A neutrally charged boron atom has 5 protons (positively charged), and 5 electrons (negatively charged), with 3 of those electrons in its valence shell. So when it’s combined with 4 other silicon atoms, there is by default, a total of 7 electrons shared between them, creating a positively charged hole (remember, atoms want 8 in their valence shell to be happy). That hole attracts nearby electrons to try and fill it it.

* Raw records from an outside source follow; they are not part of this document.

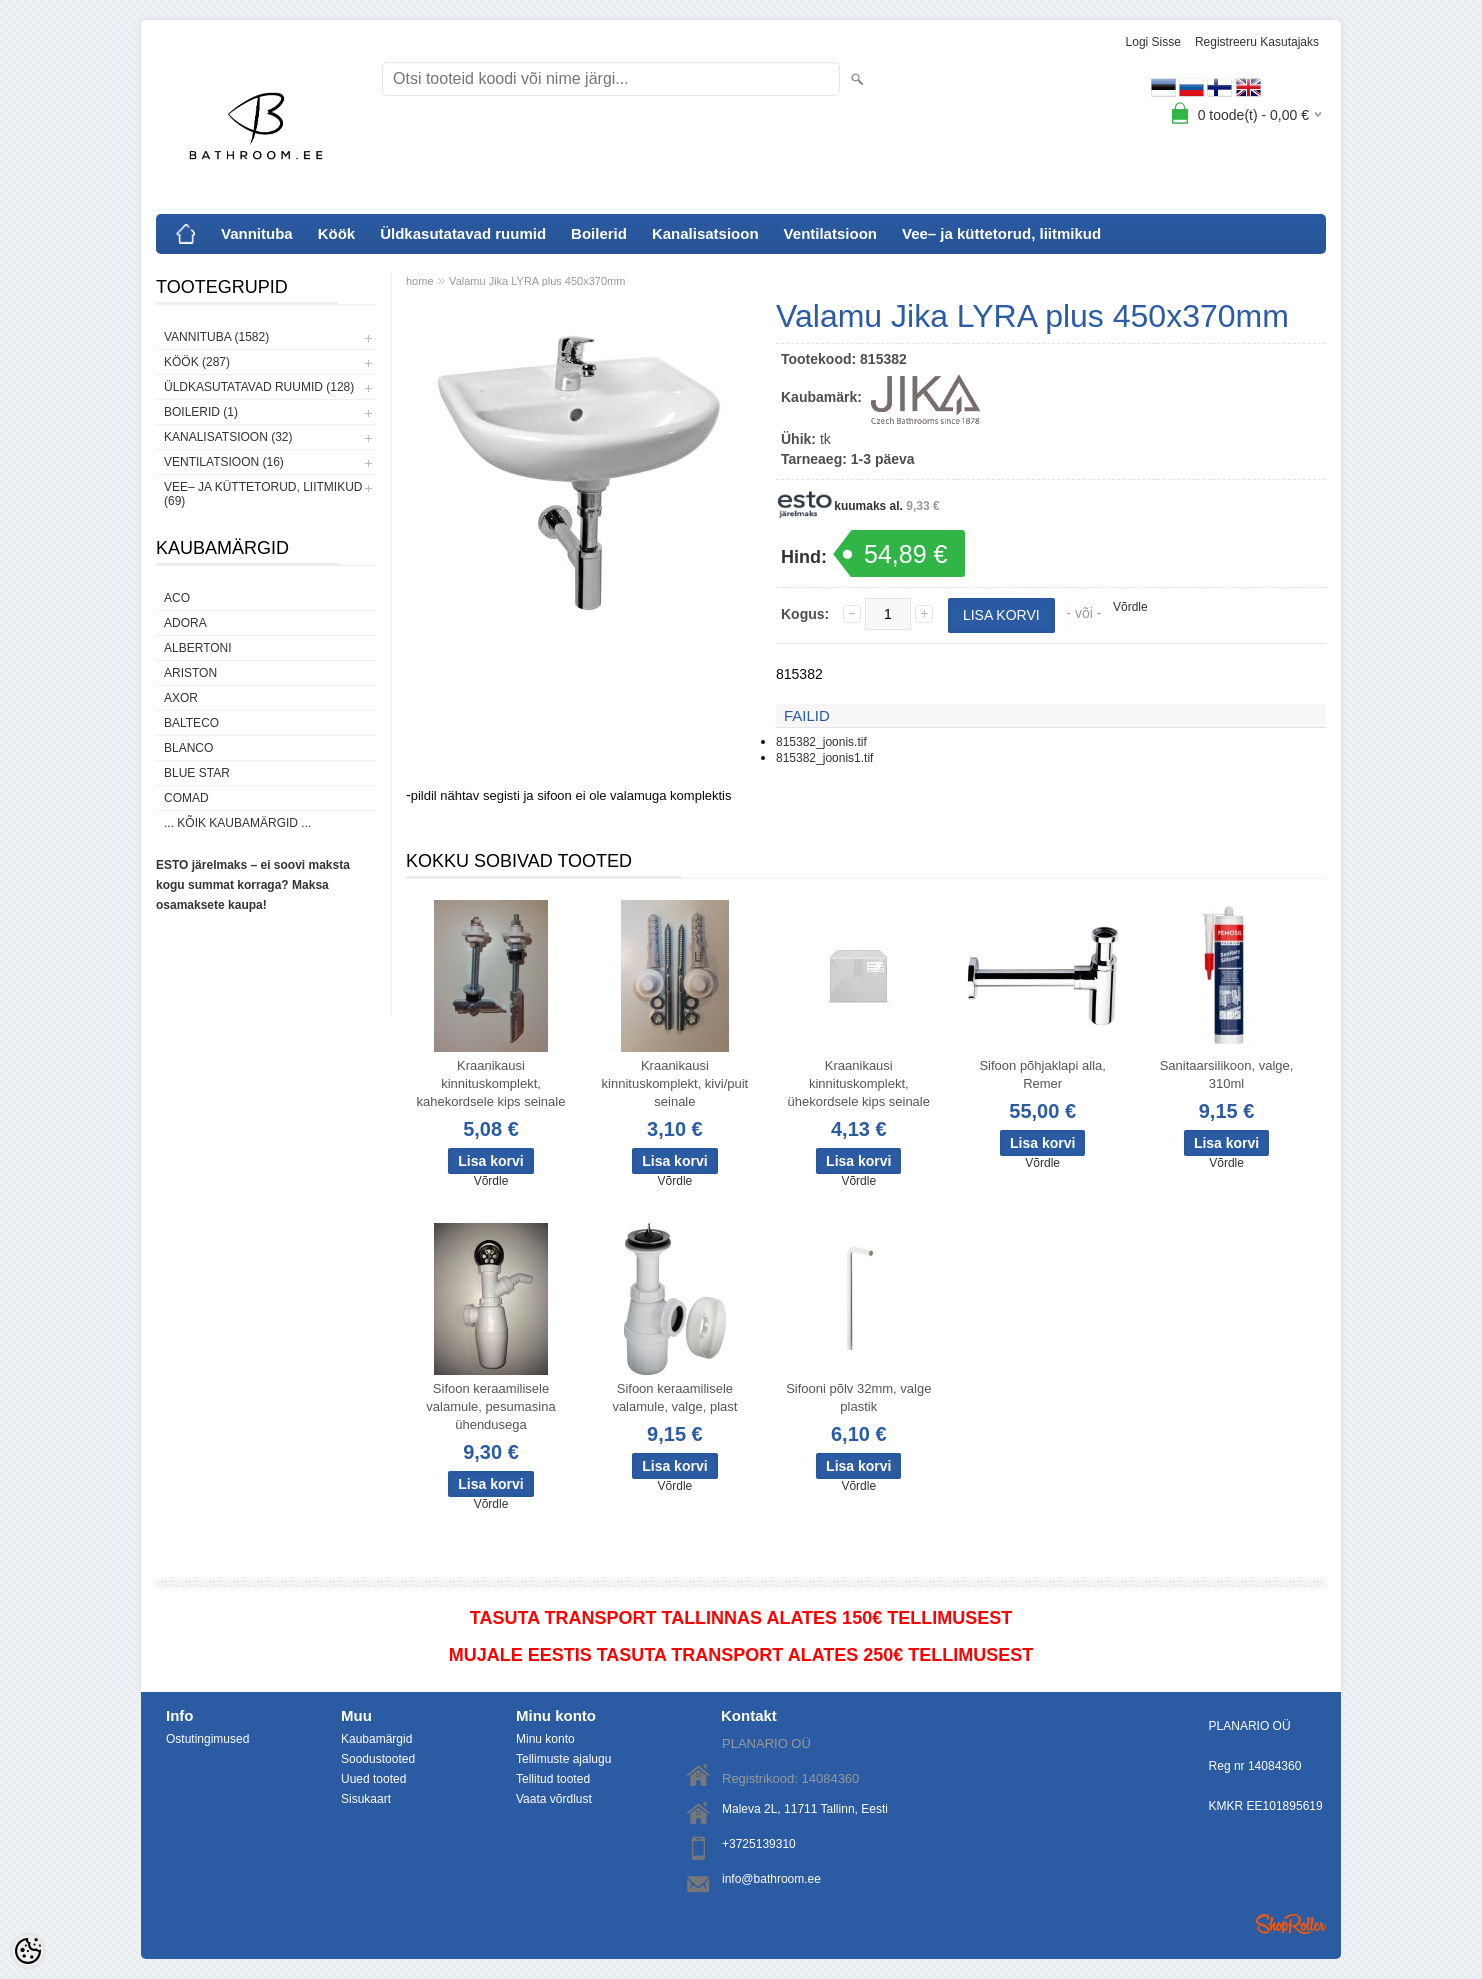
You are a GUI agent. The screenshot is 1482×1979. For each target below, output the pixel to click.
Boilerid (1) (201, 412)
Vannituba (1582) (216, 337)
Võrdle (1130, 607)
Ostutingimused (207, 1739)
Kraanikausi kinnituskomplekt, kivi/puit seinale (675, 1083)
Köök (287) (197, 362)
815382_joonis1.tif (824, 758)
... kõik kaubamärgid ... (237, 823)
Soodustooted (378, 1759)
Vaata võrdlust (554, 1799)
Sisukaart (366, 1799)
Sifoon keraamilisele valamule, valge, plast (674, 1397)
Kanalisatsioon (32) (228, 437)
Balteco (191, 723)
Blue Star (197, 773)
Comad (186, 798)
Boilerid (599, 233)
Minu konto (545, 1739)
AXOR (181, 698)
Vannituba (257, 233)
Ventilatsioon (830, 233)
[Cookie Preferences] (28, 1951)
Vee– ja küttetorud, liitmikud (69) (263, 494)
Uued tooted (373, 1779)
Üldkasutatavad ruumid (463, 233)
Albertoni (198, 648)
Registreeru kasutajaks (1257, 42)
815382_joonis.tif (821, 742)
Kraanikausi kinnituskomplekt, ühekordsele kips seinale (859, 1083)
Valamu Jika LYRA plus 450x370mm (537, 281)
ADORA (185, 623)
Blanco (188, 748)
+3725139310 (759, 1844)
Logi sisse (1153, 42)
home (420, 281)
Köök (337, 233)
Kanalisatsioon (705, 233)
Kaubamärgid (376, 1739)
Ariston (190, 673)
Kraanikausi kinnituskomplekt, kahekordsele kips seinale (491, 1083)
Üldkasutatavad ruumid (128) (259, 387)
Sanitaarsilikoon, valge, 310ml (1227, 1074)
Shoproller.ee (1291, 1924)
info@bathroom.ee (771, 1879)
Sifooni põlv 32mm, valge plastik (858, 1397)
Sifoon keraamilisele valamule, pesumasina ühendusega (490, 1406)
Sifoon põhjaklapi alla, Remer (1042, 1074)
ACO (177, 598)
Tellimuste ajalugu (563, 1759)
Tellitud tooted (553, 1779)
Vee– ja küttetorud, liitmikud (1001, 233)
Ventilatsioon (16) (224, 462)
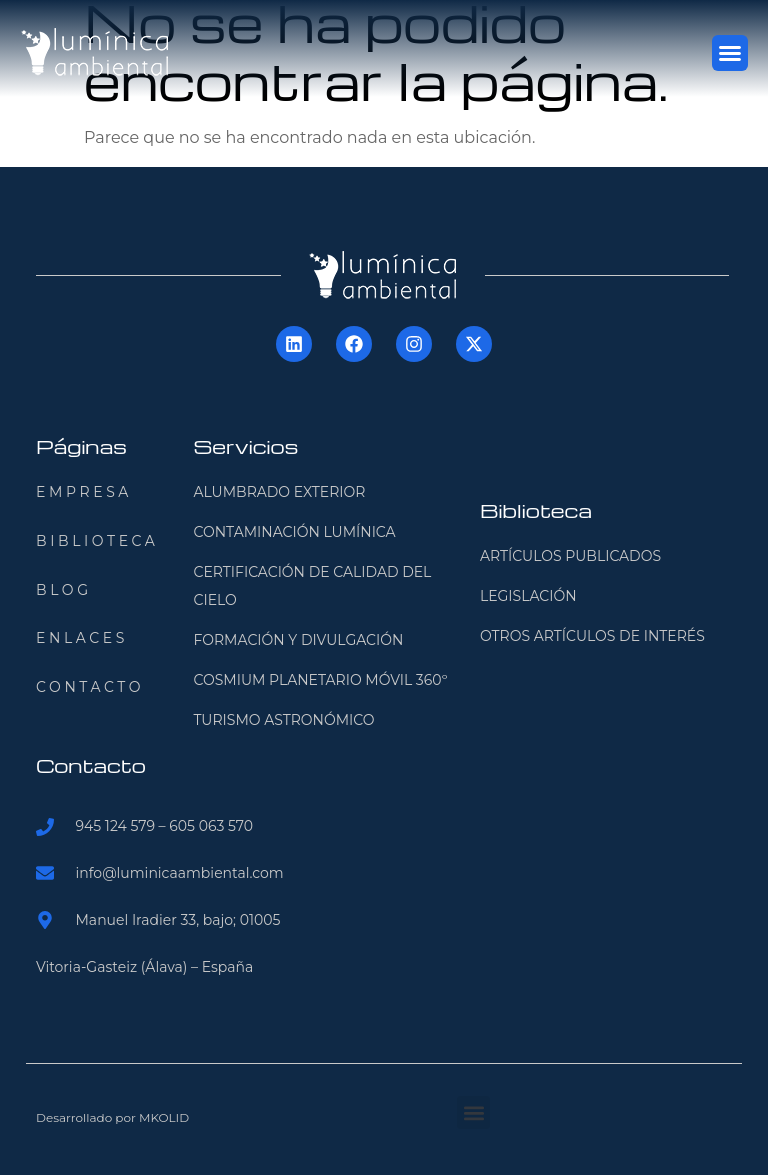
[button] (730, 53)
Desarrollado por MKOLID (112, 1117)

When this occurs, the boron atom turns into a negatively charged ion, because it attracts an extra electron, which causes it to have one more electron that proton:
Neutral Electric Charge
Even thought the boron ion is negatively charged, the overall charge of the P-type material is still electrically neutral, because the number of holes is equal to the number of negatively charged acceptor ions.
Impurities that introduce holes in the lattice are called acceptor impurities because they “accept” electrons into their holes.
The hole surrounding a boron atom (or other acceptor impurity) is not continuously occupied by a single electron, but is instead replaced by another electron as the last moves out to occupy another nearby hole.
The resulting silicon crystal has an ever-changing mesh of abundant positively charged holes, giving rise to the name P-type, which stands for Positive-type:
P-type silicon will readily conduct electricity because electrons want to flow into it to fill the holes.